Wie jedes Mal, wenn ich hier war, hockte ich mich zuerst vor das Grab und zündete die Kerze, die dort stand, mit einer kleinen Flamme aus meinem Zauberstab an. Das Licht flackerte durch den Wind, der auch durch meine Haare fuhr, aber es hielt stand. Für einen Moment beobachtete ich einfach das Spiel von Schatten und Licht, dass die Inschrift des Grabsteines sichtbar werden ließ. Dann stand ich wieder auf und ging zu einer Bank, die in der Nähe stand. Ich fühlte mich einfach nicht danach heute mit meinen Eltern zu reden, sondern brauchte Zeit, um mit mir selbst klar zu kommen.

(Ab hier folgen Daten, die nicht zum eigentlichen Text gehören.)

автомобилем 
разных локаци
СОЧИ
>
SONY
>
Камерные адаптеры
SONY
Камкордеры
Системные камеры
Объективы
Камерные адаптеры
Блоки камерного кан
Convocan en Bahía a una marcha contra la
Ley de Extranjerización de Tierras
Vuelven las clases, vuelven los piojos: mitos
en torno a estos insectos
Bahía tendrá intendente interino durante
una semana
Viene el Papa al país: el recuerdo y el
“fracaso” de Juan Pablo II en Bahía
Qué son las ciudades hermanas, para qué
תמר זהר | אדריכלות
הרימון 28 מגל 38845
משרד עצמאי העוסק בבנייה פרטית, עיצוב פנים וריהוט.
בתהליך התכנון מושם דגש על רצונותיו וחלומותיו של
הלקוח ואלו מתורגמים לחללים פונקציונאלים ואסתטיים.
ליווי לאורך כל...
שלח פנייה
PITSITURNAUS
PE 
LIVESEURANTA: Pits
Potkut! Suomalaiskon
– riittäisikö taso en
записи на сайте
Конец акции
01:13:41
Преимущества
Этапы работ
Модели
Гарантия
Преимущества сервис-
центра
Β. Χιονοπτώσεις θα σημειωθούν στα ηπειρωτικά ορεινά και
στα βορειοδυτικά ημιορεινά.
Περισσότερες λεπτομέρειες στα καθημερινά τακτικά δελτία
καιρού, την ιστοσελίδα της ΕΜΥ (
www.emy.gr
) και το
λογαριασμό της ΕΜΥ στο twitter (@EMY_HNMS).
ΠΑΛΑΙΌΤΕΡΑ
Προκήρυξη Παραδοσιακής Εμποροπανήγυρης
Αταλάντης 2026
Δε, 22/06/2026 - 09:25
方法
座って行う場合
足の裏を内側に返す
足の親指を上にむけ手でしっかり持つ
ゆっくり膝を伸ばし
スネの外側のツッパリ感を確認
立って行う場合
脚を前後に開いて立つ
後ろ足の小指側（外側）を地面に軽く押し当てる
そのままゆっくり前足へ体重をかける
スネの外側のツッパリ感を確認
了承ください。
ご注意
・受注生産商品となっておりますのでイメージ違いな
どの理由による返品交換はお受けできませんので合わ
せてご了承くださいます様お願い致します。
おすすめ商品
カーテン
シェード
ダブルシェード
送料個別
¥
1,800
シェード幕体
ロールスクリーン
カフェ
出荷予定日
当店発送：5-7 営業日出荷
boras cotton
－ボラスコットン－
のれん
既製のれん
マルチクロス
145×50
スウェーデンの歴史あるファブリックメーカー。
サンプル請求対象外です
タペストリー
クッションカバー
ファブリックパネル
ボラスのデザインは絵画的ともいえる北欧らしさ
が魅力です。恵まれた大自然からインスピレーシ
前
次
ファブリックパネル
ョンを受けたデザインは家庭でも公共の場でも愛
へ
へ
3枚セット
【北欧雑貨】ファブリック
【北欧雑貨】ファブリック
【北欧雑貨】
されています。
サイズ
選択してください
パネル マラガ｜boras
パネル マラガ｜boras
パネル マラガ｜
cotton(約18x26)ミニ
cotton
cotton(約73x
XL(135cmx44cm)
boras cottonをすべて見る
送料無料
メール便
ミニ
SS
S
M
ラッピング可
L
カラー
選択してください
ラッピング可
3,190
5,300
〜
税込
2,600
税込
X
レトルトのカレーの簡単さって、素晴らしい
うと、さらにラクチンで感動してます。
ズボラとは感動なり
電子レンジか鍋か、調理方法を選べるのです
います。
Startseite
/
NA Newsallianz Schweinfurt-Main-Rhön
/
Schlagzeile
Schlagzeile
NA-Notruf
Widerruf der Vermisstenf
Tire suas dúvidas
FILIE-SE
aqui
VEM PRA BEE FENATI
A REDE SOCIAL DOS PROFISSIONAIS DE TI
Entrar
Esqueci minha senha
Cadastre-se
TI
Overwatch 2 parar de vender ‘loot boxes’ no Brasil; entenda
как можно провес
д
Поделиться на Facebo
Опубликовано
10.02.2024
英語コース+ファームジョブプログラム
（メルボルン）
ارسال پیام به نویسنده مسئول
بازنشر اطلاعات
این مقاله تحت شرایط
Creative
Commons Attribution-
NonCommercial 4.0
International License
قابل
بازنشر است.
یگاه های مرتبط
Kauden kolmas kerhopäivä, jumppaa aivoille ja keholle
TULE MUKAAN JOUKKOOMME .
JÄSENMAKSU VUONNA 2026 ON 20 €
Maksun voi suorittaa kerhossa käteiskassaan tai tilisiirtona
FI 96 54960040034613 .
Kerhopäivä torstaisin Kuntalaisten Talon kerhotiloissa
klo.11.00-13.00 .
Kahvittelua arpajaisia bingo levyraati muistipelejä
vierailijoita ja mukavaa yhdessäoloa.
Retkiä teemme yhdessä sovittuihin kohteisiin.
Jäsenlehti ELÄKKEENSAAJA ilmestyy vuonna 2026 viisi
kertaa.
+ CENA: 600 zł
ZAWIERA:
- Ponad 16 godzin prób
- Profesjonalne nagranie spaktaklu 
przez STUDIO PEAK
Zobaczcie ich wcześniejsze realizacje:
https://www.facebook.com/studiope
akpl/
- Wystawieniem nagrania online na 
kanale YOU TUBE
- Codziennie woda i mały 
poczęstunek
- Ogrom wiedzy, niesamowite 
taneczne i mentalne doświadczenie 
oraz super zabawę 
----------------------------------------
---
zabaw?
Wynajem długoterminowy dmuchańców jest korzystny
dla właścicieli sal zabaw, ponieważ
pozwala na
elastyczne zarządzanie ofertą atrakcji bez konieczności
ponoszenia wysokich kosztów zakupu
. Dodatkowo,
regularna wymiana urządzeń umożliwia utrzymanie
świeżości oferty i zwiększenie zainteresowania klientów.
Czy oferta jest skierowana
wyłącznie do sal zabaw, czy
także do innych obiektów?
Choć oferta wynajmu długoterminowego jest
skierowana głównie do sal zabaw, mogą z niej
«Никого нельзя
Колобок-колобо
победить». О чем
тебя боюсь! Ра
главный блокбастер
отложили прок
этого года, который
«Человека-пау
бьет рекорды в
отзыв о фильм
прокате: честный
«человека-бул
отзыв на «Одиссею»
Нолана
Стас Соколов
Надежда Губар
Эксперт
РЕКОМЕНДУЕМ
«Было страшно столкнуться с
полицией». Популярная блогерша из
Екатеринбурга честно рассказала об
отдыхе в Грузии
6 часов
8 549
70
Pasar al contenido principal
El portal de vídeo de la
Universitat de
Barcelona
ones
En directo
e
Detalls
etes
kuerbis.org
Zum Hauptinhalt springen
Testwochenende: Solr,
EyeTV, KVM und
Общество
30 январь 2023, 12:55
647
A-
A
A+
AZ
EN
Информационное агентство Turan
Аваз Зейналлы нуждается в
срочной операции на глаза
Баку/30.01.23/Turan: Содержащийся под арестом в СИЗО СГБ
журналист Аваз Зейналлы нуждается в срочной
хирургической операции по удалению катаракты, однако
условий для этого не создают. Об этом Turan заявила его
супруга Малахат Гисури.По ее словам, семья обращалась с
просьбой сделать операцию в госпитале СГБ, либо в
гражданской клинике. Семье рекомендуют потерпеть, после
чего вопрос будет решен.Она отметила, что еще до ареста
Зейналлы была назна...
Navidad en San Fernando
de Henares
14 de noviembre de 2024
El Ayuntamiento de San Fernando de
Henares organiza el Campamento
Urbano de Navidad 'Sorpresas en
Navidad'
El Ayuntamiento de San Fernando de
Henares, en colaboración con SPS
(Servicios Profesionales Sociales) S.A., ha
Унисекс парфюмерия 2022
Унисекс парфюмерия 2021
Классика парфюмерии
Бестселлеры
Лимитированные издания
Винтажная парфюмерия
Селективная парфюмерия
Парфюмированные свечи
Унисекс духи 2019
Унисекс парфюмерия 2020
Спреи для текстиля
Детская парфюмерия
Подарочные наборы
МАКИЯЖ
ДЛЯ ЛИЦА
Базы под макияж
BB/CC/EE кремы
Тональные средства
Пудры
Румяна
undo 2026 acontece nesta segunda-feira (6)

Jetzt, wo alles um mich herum ruhig war, realisierte ich erst in vollem Ausmaß, was gerade passiert war und, was ich verloren hatte. Obwohl ich anfangs gar nicht die Intention gehabt hatte, die Beziehung wirklich ernst zu nehmen, war genau das in der Zwischenzeit eingetroffen. Ich war zwar nicht immer ehrlich gewesen oder hatte mich von Alec distanziert, wenn mir alles zu viel geworden war, aber ich hatte ihn trotzdem gebraucht und tat es immer noch. Ohne ihn hätte ich das vergangene halbe Jahr sicher nicht überstanden und ich war mir nicht sicher ob ich es in Zukunft schaffen würde. Seine Worte hatte so endgültig geklungen. Ich hatte eine weitere Person die mir wichtig war verloren. Ich war wieder auf mich selbst gestellt.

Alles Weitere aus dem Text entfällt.